A. Well, the way I would figure it, is chop that up into lots and put six across there, and those lots would be worth about $3,000.00 or $1,500.00 an acre. And with *431that pipe line there you are going to knock the price of those down to probably about $1,250.00 for a deal, which would not work at all. And that is where I am going to come up with $7,500.00.
Q. So you come up with six lots up there across the top?
A. Uh huh.
Q. Well, have you endeavored to subdivide this into six lots across the top?
A. The only thing I have done is just myself.
Q. Well, I understand that, but you haven’t had this surveyed into six lots out across the top, I guess?
A. No.

Accordingly, we hold that while it was permissible for appellee Roy Lee Cates to testify that the highest and best use of the property was for development, it was not proper for him to show the number and value of such lots as the subdivision was not in esse at the time of the taking of the property by appellant.

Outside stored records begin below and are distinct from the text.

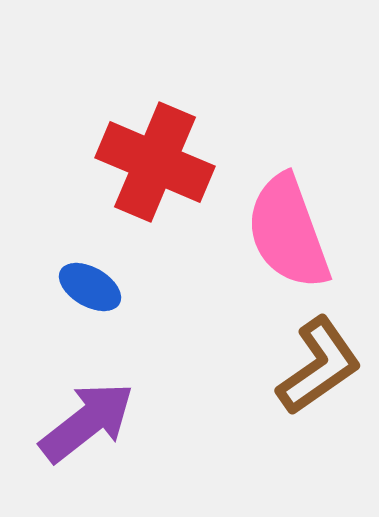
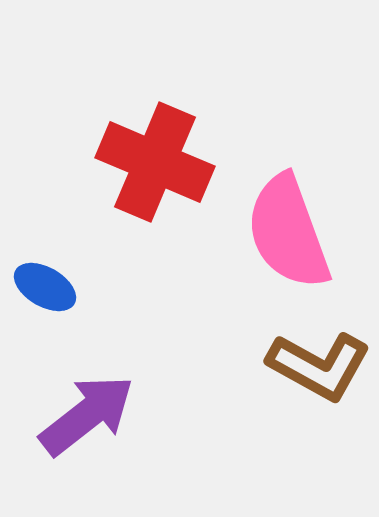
blue ellipse: moved 45 px left
brown L-shape: rotated 64 degrees clockwise
purple arrow: moved 7 px up
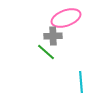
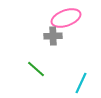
green line: moved 10 px left, 17 px down
cyan line: moved 1 px down; rotated 30 degrees clockwise
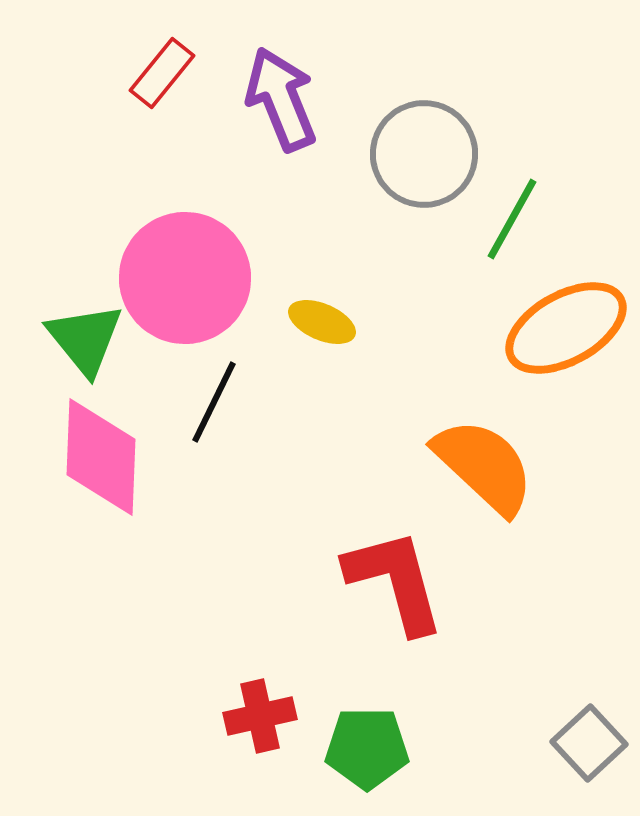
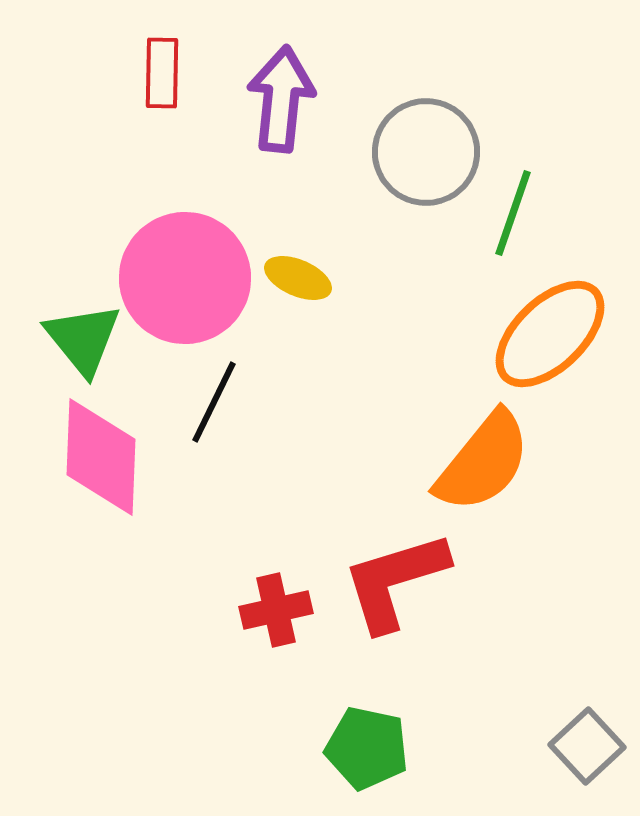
red rectangle: rotated 38 degrees counterclockwise
purple arrow: rotated 28 degrees clockwise
gray circle: moved 2 px right, 2 px up
green line: moved 1 px right, 6 px up; rotated 10 degrees counterclockwise
yellow ellipse: moved 24 px left, 44 px up
orange ellipse: moved 16 px left, 6 px down; rotated 15 degrees counterclockwise
green triangle: moved 2 px left
orange semicircle: moved 1 px left, 4 px up; rotated 86 degrees clockwise
red L-shape: rotated 92 degrees counterclockwise
red cross: moved 16 px right, 106 px up
gray square: moved 2 px left, 3 px down
green pentagon: rotated 12 degrees clockwise
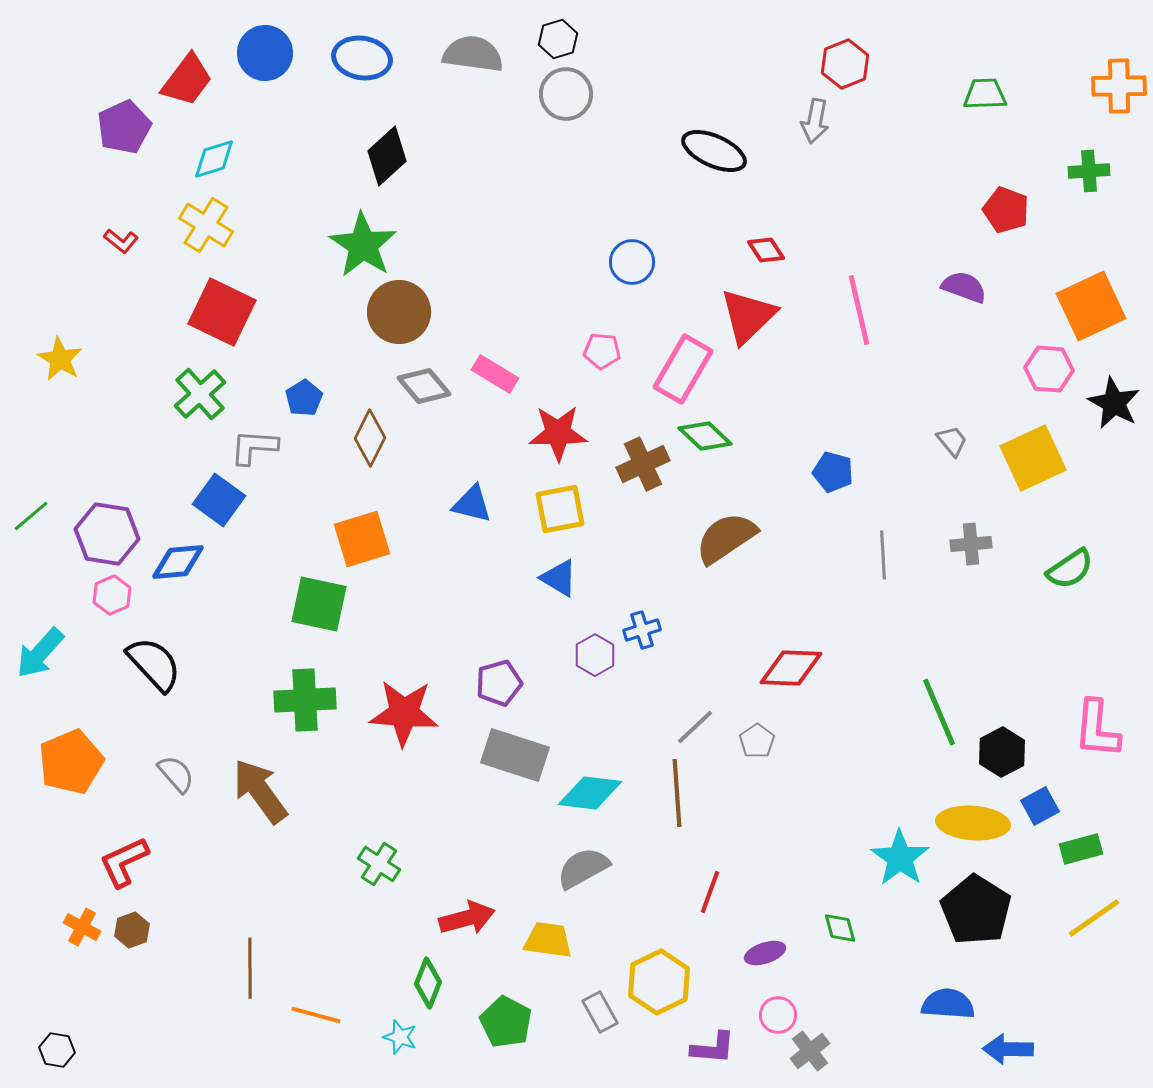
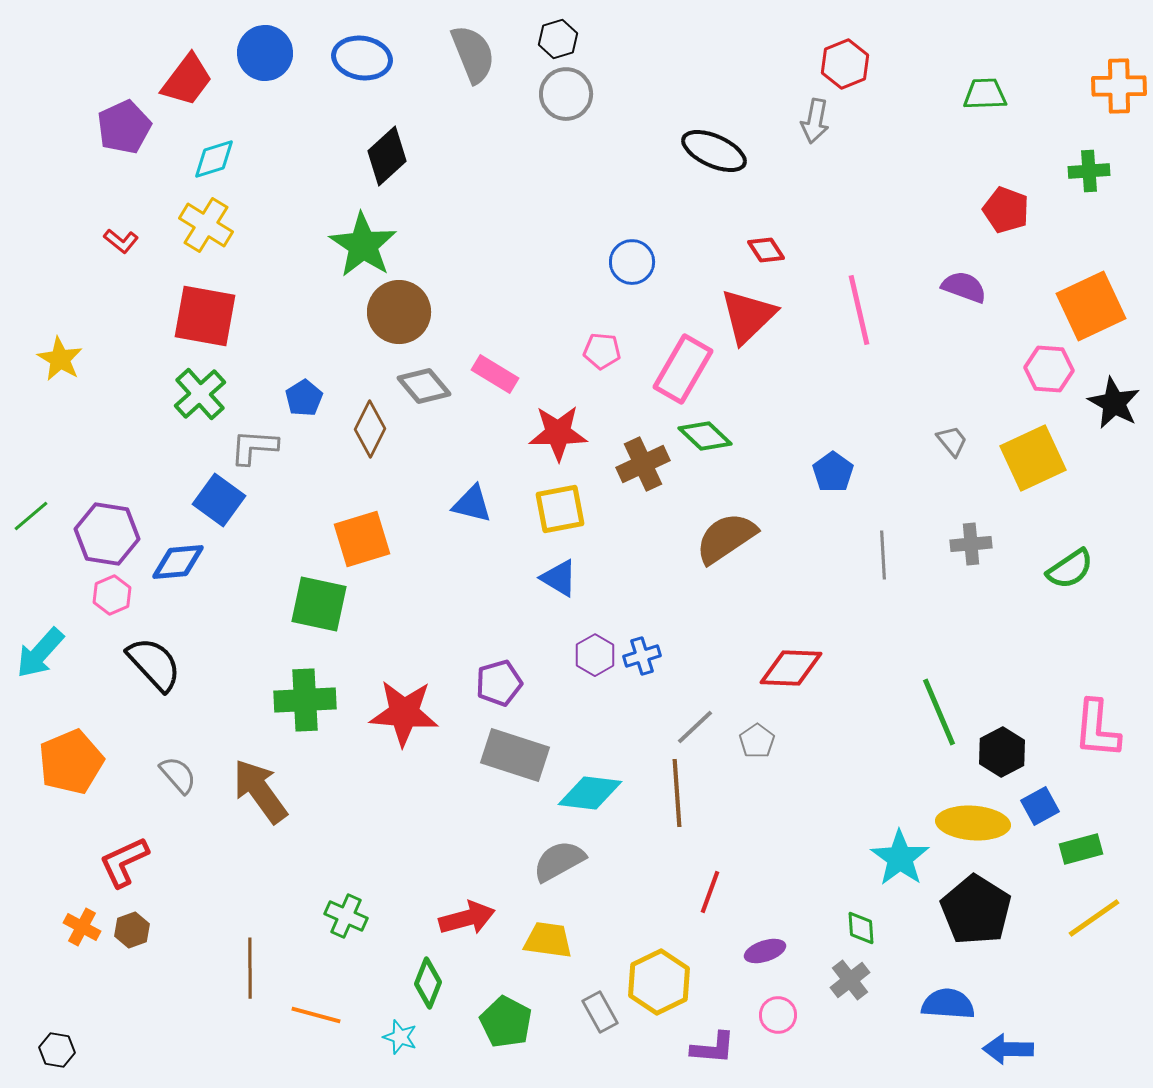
gray semicircle at (473, 54): rotated 60 degrees clockwise
red square at (222, 312): moved 17 px left, 4 px down; rotated 16 degrees counterclockwise
brown diamond at (370, 438): moved 9 px up
blue pentagon at (833, 472): rotated 21 degrees clockwise
blue cross at (642, 630): moved 26 px down
gray semicircle at (176, 774): moved 2 px right, 1 px down
green cross at (379, 864): moved 33 px left, 52 px down; rotated 9 degrees counterclockwise
gray semicircle at (583, 868): moved 24 px left, 7 px up
green diamond at (840, 928): moved 21 px right; rotated 12 degrees clockwise
purple ellipse at (765, 953): moved 2 px up
gray cross at (810, 1051): moved 40 px right, 71 px up
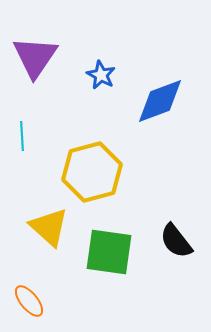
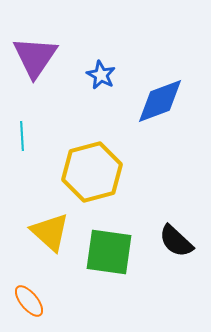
yellow triangle: moved 1 px right, 5 px down
black semicircle: rotated 9 degrees counterclockwise
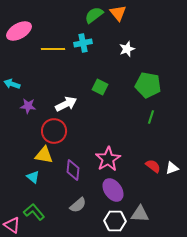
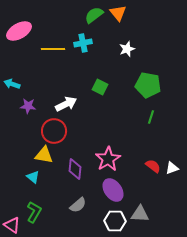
purple diamond: moved 2 px right, 1 px up
green L-shape: rotated 70 degrees clockwise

We find it unnecessary to discuss appellant’s two other points for reversal. In one point, appellant argues an evidentiary issue to the effect that it was error to permit appellee to testify that appellant would not allow him to tap onto the proposed gas line. Whether this evidentiary matter arises again depends upon how this cause is developed on re-trial. Obviously, if such issue is fully developed and argued in that proceeding, the trial judge necessarily will be required to determine the relevance of the testimony and to decide if the probative value of that testimony is substantially outweighed by its prejudicial value or the other grounds set forth in Rule 403 of the Uniform Rules of Evidence. In its reply brief, appellant also raises a constitutional issue concerning the same testimony. However, appellant provides no citations of authority and very little *432argument in support of that issue and under such circumstances, we need not decide it. Harrison v. Benton State Bank, Gdn., 6 Ark. App. 355, 642 S.W.2d 331 (1982).

Reversed and remanded.

Cloninger and Glaze, JJ., agree.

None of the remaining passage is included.